● **Data supplied**
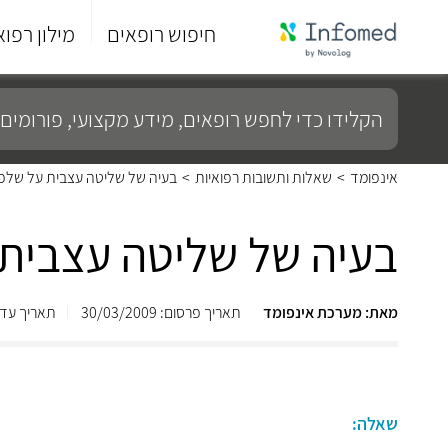
חיפוש רופאים
מילון רפוא
סוף
התפריט
הקלידו
הראשי.
כדי
לחפש
רופאים,
מידע
אינפומד
>
שאלות ותשובות רפואיות
>
בעיה של שליטה עצבית על שלפ
מקצועי,
פורומים
ועוד...
בעיה של שליטה עצבית 
מאת: מערכת אינפומד
תאריך פרסום: 30/03/2009
תאריך עדכון: 2013
שאלה:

● **Work required**
Would you reproduce the listing above exactly, without any of its images?

● **Output for this exercise**
חיפוש רופאים
מילון רפוא
סוף
התפריט
הקלידו
הראשי.
כדי
לחפש
רופאים,
מידע
אינפומד
>
שאלות ותשובות רפואיות
>
בעיה של שליטה עצבית על שלפ
מקצועי,
פורומים
ועוד...
בעיה של שליטה עצבית 
מאת: מערכת אינפומד
תאריך פרסום: 30/03/2009
תאריך עדכון: 2013
שאלה:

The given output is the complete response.